そして2005年、Diet Cokeをさらに洗練させた「Coke Zero」が登場する。そのあとも、業界全体でソーダ飲料の売上げが失速する一方で、「ヴィタミンウォーター」系の飲料やOdwalla(オドワラ)社などのジュースが、ソーダ飲料に代替していった。

そうした市場の動きを見ていたコカ・コーラは、オドワラを2001年、「ヴィタミンウォーター」を販売するグラソーを2007年に買収したほか、アフリカやラテンアメリカなど発展途上国の市場において同様の製品を提供するブランドを買収してきた

その後、コカ・コーラは2013年、セージ・グリーン色の缶に入った「Coca-Cola Life」を発売。通常のCoca-Colaと比べて砂糖含有量が少なく、カロリーは6割に抑えられた製品だ。

この製品は、ミレニアル世代と呼ばれる新しい世代の市場をとらえようとして開発されたものだ。つまり、動物性食品に代わる植物ベースの代替食品を生産するスタートアップが増え、ヴェンチャー資本家たちも資金を投入している現代に向けてコカ・コーラ社が開発したのが、「Coca-Cola Life」なのだ。

コカ・コーラの未来

Coca-Cola Lifeを可能にしたのは、南米原産の多年草「ステヴィア」をベースにしてコカ・コーラとカーギルが開発した新しい甘味料「Truvia」(トゥルヴィア)だ。ステヴィアという素材はコカ・コーラの社内に興奮を巻き起こした。
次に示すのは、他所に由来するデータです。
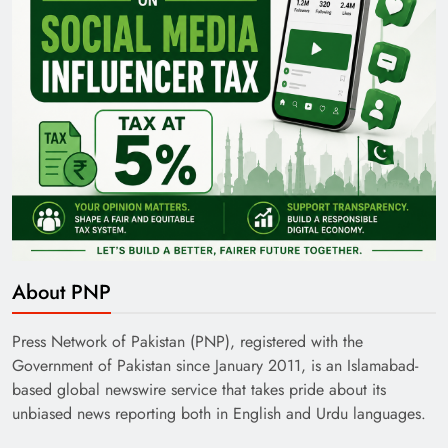
About PNP
Press Network of Pakistan (PNP), registered with the
Government of Pakistan since January 2011, is an Islamabad-
based global newswire service that takes pride about its
unbiased news reporting both in English and Urdu languages.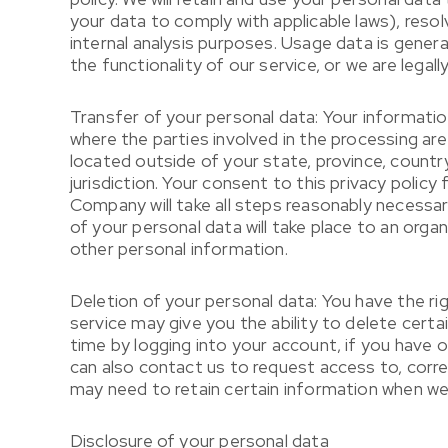
your data to comply with applicable laws), reso
internal analysis purposes. Usage data is genera
the functionality of our service, or we are legall
Transfer of your personal data: Your informatio
where the parties involved in the processing a
located outside of your state, province, countr
jurisdiction. Your consent to this privacy poli
Company will take all steps reasonably necessary
of your personal data will take place to an orga
other personal information.
Deletion of your personal data: You have the ri
service may give you the ability to delete cert
time by logging into your account, if you have 
can also contact us to request access to, corre
may need to retain certain information when we h
Disclosure of your personal data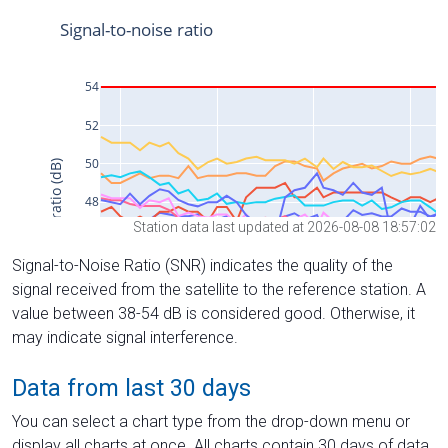
Station data last updated at 2026-08-08 18:57:02
Signal-to-Noise Ratio (SNR) indicates the quality of the
signal received from the satellite to the reference station. A
value between 38-54 dB is considered good. Otherwise, it
may indicate signal interference.
Data from last 30 days
You can select a chart type from the drop-down menu or
display all charts at once. All charts contain 30 days of data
ファストフード業界の情報を伝える『QSR』誌によると、コカ・コーラは2007年、ステヴィアに関連する24の特許を申請したという。

Coca-Cola Life発売の際に、米コカ・コーラのアンディ・マックミリン副社長は、「わたしたちは、新興分野で先頭に立ちたいと思っています」と述べた。「サトウキビの糖とステヴィアの葉の抽出物で甘味をつけた、カロリーの低いソフトドリンクを求める消費者にとって、これは試してみるべき優れた選択肢となるでしょう」

ただし、これまでのところCoca-Cola Lifeは大きな成功を収めていない。2015年からCoca-Cola Lifeの売上げは下落している。おそらく多くの人は、この商品を見たこともなく、ましてや試してみたこともないだろう。それでもCoca-Cola Lifeは、未来に向けたコカ・コーラの展望にうまく合致する(なお、Pepsiも、ステヴィアを多用した同様の商品「Pepsi True」を2014年から発売している)。

Coca-Colaの流通システムは世界全体に強固に築かれている。アフリカではその流通システムを利用して医薬品を配布する試みまで行われているほどだ。

しかし、人々が病みつきになるほど強力な単一の甘い商品に、多国籍企業が依存できる時代は終わった。新しいコカ・コーラの時代は、多数のブランドを抱えるものになるだろう。そして砂糖に依存しない商品が増えるほど、コカ・コーラのビジネスはより甘くなっていくのだろう。